Richard Dawkins' weasels beat random monkeys to Shakespeare's work
By John Timmer | Published 6 months ago
There's a classic example of probability that focuses on the question of whether a million monkeys, given a million typewriters, could ever recreate a work of Shakespeare by chance. A programmer from Nevada is now giving virtual monkeys a chance, having them pop out random strings and matching the results against the complete works of Shakespeare. But the details of the work suggest it's not really a demonstration of brute force producing a low-probability result; instead, the system appears to mimic one used by Richard Dawkins to demonstrate the power of evolutionary selection.
Jesse Anderson, who's running the virtual monkeys on a home computer, describes his system using text and video on his site. One thing that's very clear is that he made the challenge a bit simpler than it might have been. Each virtual monkey on his machine only spits out a string of standard ASCII letters—no punctuation, no capitals or digits, not whitespaces. This cuts the potential space he's searching down considerably.
But that's not the only thing that's been simplified in order to make the monkeys' virtual lives a bit easier. Instead of being an attempt to reproduce Shakespeare with random characters, the algorithm Anderson is using is a bit closer to one used as a simple demonstration of the power of biological evolution (one that, coincidentally, also used Shakespeare as its text).
Recapitulating Shakespeare at random can be done in a number of ways. The simplest, and most difficult manner, involves adding a single random character at a time, just as a monkey on a typewriter would. If the monkey ever hits the wrong key, the whole work gets thrown out, even if the previous thousand were correct. That's the premise of the Simpson's skit that Anderson says was his inspiration to tackle the project.

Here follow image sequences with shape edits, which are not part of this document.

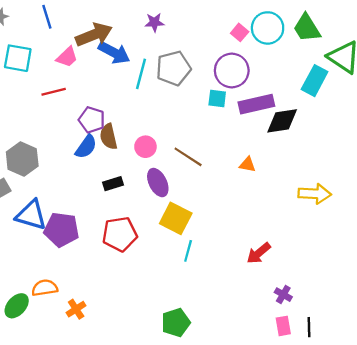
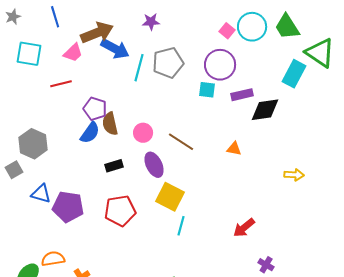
purple rectangle: (256, 104) -> (242, 95), size x0.7
yellow arrow: (315, 194) -> (294, 175), size x0.7
blue triangle: (31, 215) -> (41, 194), size x0.7

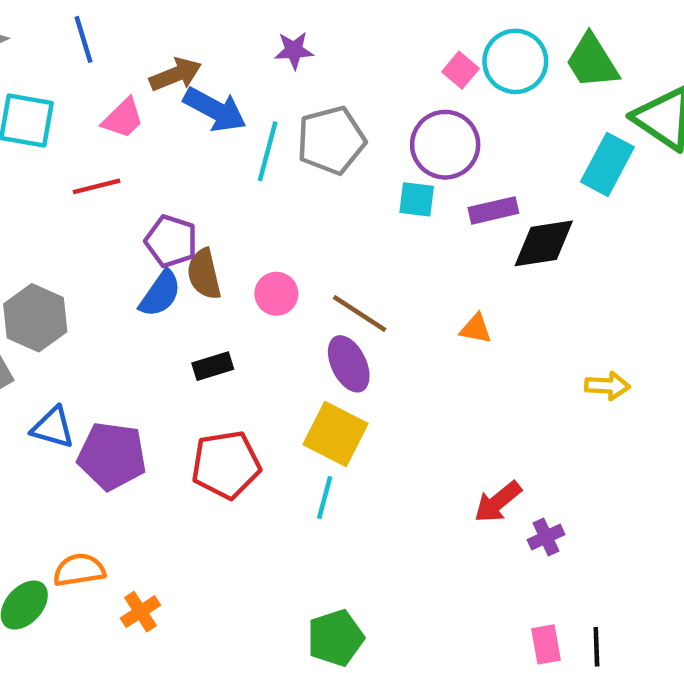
brown arrow: (97, 33) -> (176, 75), size x0.7
purple ellipse: (154, 165) -> (349, 364), moved
cyan line: (181, 226) -> (325, 498), moved
purple cross: (266, 265) -> (546, 537), moved, turned 35

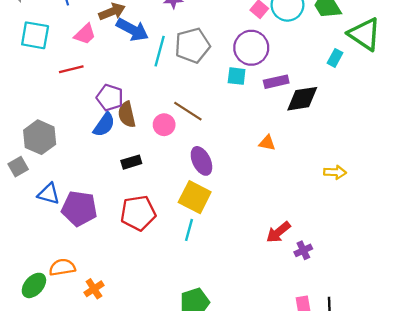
cyan rectangle: (607, 164) -> (335, 58), size x0.6
brown line: (360, 313) -> (188, 111), moved

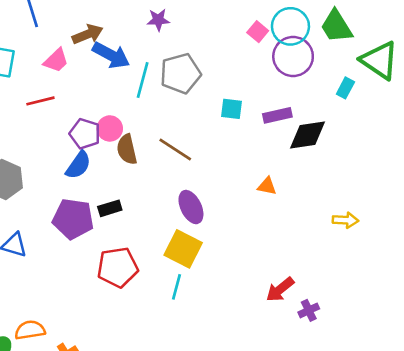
purple circle: (251, 48) -> (293, 56), moved
brown semicircle: (127, 115) -> (127, 149), moved
pink circle: (164, 125) -> (110, 128), moved
purple pentagon: (79, 208) -> (73, 219), moved

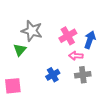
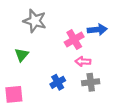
gray star: (32, 31) -> (35, 21), moved
blue arrow: (90, 40) -> (97, 30), moved, turned 66

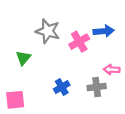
gray star: (35, 21) -> (48, 31), moved
pink arrow: (83, 61) -> (112, 70), moved

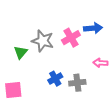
gray star: (48, 31) -> (43, 41), moved
gray cross: (97, 87) -> (77, 83), moved

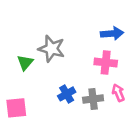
pink cross: (71, 38) -> (106, 62), moved, turned 36
pink arrow: (100, 63) -> (118, 93), moved, turned 64

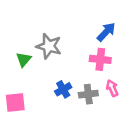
blue arrow: (112, 34) -> (106, 32), turned -42

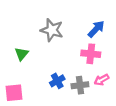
gray star: (49, 46) -> (52, 30), moved
pink arrow: (112, 88) -> (102, 80), turned -96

At the other end of the spectrum, we have the weasel program, first discussed by Richard Dawkins in The Blind Watchmaker. In this example, the target text is the Shakespeare line "Methinks it is like a weasel." The random typing of characters is considered to be analogous to the results of random mutation. But Dawkins adds a new step, analogous to natural selection: if any of the letters are right, they're retained as "fit." The rest get reshuffled and are tested again. Adding this selection step radically shortens the time it takes to arrive at the correct solution, since the monkey will never have to throw out any of its successful work and start over.
Anderson's search process is a lot closer to Dawkins' weasel example. Instead of single characters, his monkeys bang out blocks of nine. Those blocks are then compared to a compilation of all the text in all of Shakespeare's work. If they match anywhere, that block is marked as complete. There are only 26 single characters being used by Anderson, and that creates 5.4 trillion potential nine-character sequences, so there are a fair number to crunch through (Anderson's monkeys have done over 500 billion combinations). But that's a far cry from having to directly match even a simple phrase like "Methinks it is like a weasel"—that's 28 characters long, and the 27 character alphabet (Dawkins didn't ignore the spaces) means that it's only one of 1.2 x 1040 possible combinations.
What Anderson has really shown is that a lot of very carefully supervised monkeys can eventually bang out fragments that cover a substantial proportion of Shakespeare's text, and we've now got the computing power to make virtualizing that process a manageable task. But we're not yet at the point where we've got enough computing power to make enough virtual monkeys so that one of them will likely be able to spit out more than a fragment in a single go.